Separate Substances?

One of the more difficult or troublesome aspects of the Aristotelian tradition for me is the notion of “separate substances”. Certainly this was greatly expanded by later writers, but it appears to have a basis in the texts we attribute to Aristotle.

A separate substance would seem to be something that at least does not participate in earthly matter, but in Aristotle there is some ambiguity whether separate substances are supposed to be completely free of matter, or just free of earthly matter. In Aristotle’s thought this makes a difference, because he regarded celestial matter as being fundamentally of a different kind than the earthly matter that is subject to generation and corruption. Conditioned as we are by theories of modern science, this may seem quaint to us, but it is a reasonable inference if we focus on ordinary human experience. In a similar way, Aristotle refers to the movements of the stars as “eternal”, on the practical ground that humans looking up from Earth do not observe them to change.

There is a more general point regarding eternity. Aristotle seems most often to use this term in the pragmatic way mentioned above. He calls things eternal if they are constant within human experience. This is quite different from the stricter sense of eternity, as meaning outside of time altogether. Plato’s geometrical objects and Augustine’s God, I think, are supposed to be outside of time altogether.
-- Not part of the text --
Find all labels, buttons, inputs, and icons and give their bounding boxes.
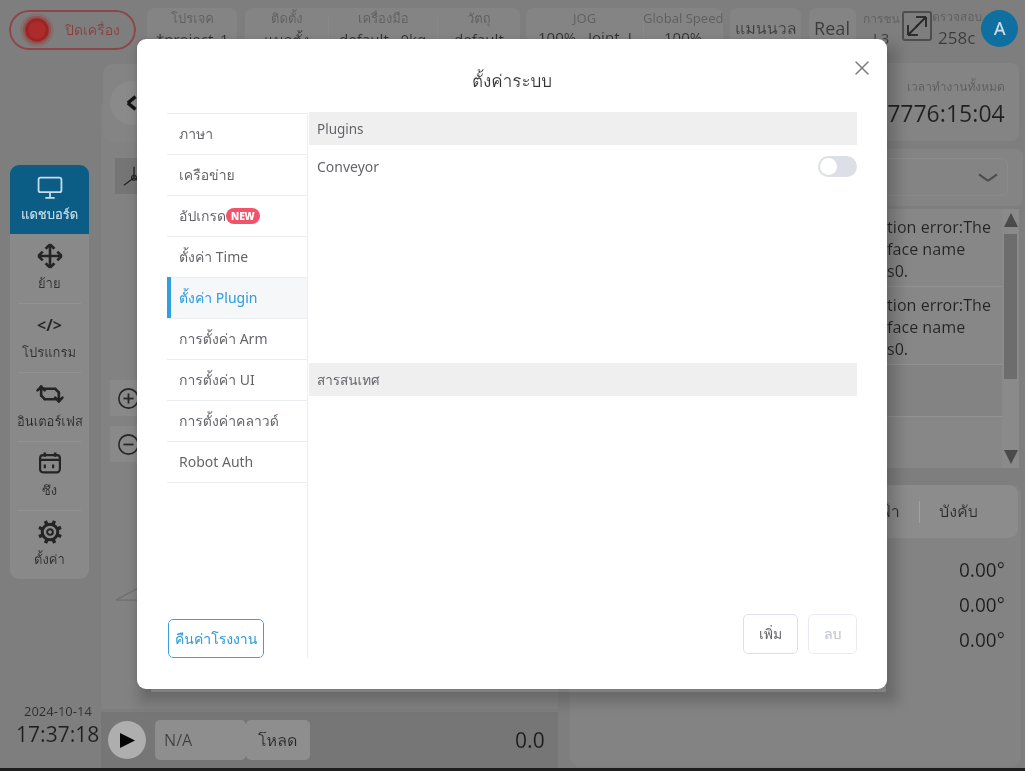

Both the Aristotelian and the strict notion of eternity are different from the more popular religious sense of eternity as lasting forever. Medieval theologians coined a special word for the latter: “sempiternity”.
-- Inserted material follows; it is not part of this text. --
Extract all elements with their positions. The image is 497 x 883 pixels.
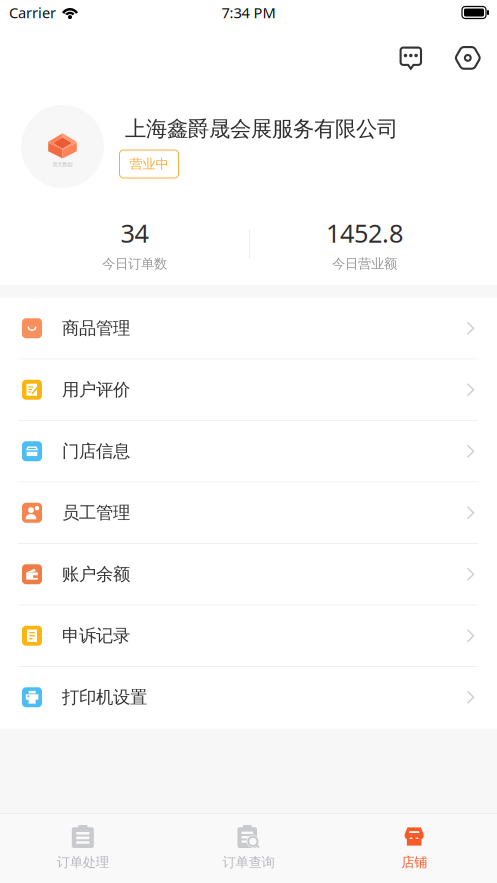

The separate intellect or intellects that Averroes talks about do not seem to me to be eternal in the strict sense of outside of time. At one point, Averroes says for example that while he assumes humans will always exist, if per contra humans became extinct, there would no longer be a material intellect. Aristotle had said that the potential intellect is nothing at all until it begins to think, and Averroes seems to say that humans provide the occasions for it to think. Having a dependency on temporal beings seems to me to be incompatible with eternity in the strict sense.

An even subtler question is how to regard the situation in which something strictly eternal is said to act as a final cause that is said to move something earthly. As noted in the last post, Aristotle regarded motion as something existing only in the thing moved. He distinguished “moved movers” from “unmoved movers”, but moved movers are moved by something other than themselves. For Aristotle, everything that is moved is moved by something else; there are no absolute by-their-bootstraps “self-movers”, although most or possibly all beings have some degree of activity of their own. So a moved mover is called that only insofar as it is moved by something else.

The preeminent movers in Aristotle are ends — not mechanical impulses, not generators of something from nothing, not “agents” of any sort at all. Ends have a kind of virtual existence or subsistence that could in principle be independent of any embodiment. They move us in the way that values move us. Aristotle suggests that even earthly matter is moved by ends in some rudimentary way — not that it has consciousness of its own, but that its being exhibits something analogous to preferences to being in one state rather than another. This is just what it is to “have a nature”. All Aristotelian natures have some involvement with ends in this way.